Without trying to get into an argument here...

The better reason is that Silvermont Atoms don't recognise the 64bit
form as a zeroing idiom.  They only recognise the 32bit form of the idiom.

Therefore in fastpaths it is (marginally) important to xorl %r15d, %r15d
rather than xorq %r15, %r15.

But this instance is not a fastpath, and it also doesn't save any
encoding space, so I'm not sure it was really worth changing.

~Andrew
  

On Fri, 1 Mar 2024 at 17:02, Andrew Cooper <andrew.cooper3@citrix.com> wrote:
>
> On 01/03/2024 1:10 pm, Ard Biesheuvel wrote:
> > On Fri, 1 Mar 2024 at 13:51, Uros Bizjak <ubizjak@gmail.com> wrote:
> >> On Fri, Mar 1, 2024 at 1:45 PM Ard Biesheuvel <ardb@kernel.org> wrote:
> >>> On Fri, 1 Mar 2024 at 13:39, tip-bot2 for Uros Bizjak
> >>> <tip-bot2@linutronix.de> wrote:
> >>>> The following commit has been merged into the x86/boot branch of tip:
> >>>>
> >>>> Commit-ID:     721f791ce1cddfa5f2bf524ac14741bfa0f72697
> >>>> Gitweb:        https://git.kernel.org/tip/721f791ce1cddfa5f2bf524ac14741bfa0f72697
> >>>> Author:        Uros Bizjak <ubizjak@gmail.com>
> >>>> AuthorDate:    Wed, 24 Jan 2024 11:38:59 +01:00
> >>>> Committer:     Ingo Molnar <mingo@kernel.org>
> >>>> CommitterDate: Fri, 01 Mar 2024 12:47:37 +01:00
> >>>>
> >>>> x86/boot: Use 32-bit XOR to clear registers
> >>>>
> >>>> x86_64 zero extends 32-bit operations, so for 64-bit operands,
> >>>> XORL r32,r32 is functionally equal to XORQ r64,r64, but avoids
> >>>> a REX prefix byte when legacy registers are used.
> >>>>
> >>> ... and so this change is pointless churn when not using legacy
> >>> registers, right?
> >> Although there is no code size change with REX registers, it would
> >> look weird to use XORQ with REX registers and XORL with legacy regs.
> > You are changing an isolated occurrence of XORQ into XORL on the basis
> > that XORQ 'looks weird', and would produce a longer opcode if the
> > occurrence in question would be using a different register than it
> > actually uses.
> >
> > Apologies for the bluntness, but in my book, this really falls firmly
> > into the 'pointless churn' territory.

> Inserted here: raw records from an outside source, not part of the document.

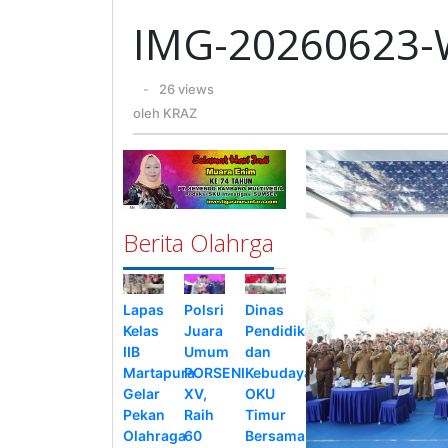
IMG-20260623
oleh
-
26 views
KRAZ
oleh
KRAZ
Berita Olahrga
Lapas
Polsri
Dinas
Kelas
Juara
Pendidikan
IIB
Umum
dan
Martapura
PORSENI
Kebudayaan
Gelar
XV,
OKU
Pekan
Raih
Timur
Olahraga
60
Bersama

The startup code is not
> > performance critical, neither in terms of size nor in speed, and so
> > I'd prefer to avoid these kinds of changes. Just my 2c, though - Ingo
> > has already merged the patch.
>
> Without trying to get into an argument here...
>

No worries, we're all friends here :-)

> The better reason is that Silvermont Atoms don't recognise the 64bit
> form as a zeroing idiom.  They only recognise the 32bit form of the idiom.
>
> Therefore in fastpaths it is (marginally) important to xorl %r15d, %r15d
> rather than xorq %r15, %r15.
>
> But this instance is not a fastpath, and it also doesn't save any
> encoding space, so I'm not sure it was really worth changing.
>

Yeah, that is my point, really. But let's move on. And apologies to
Uros for the tone - it didn't sound as grumpy in my head when I typed
it as it does now reading back the thread.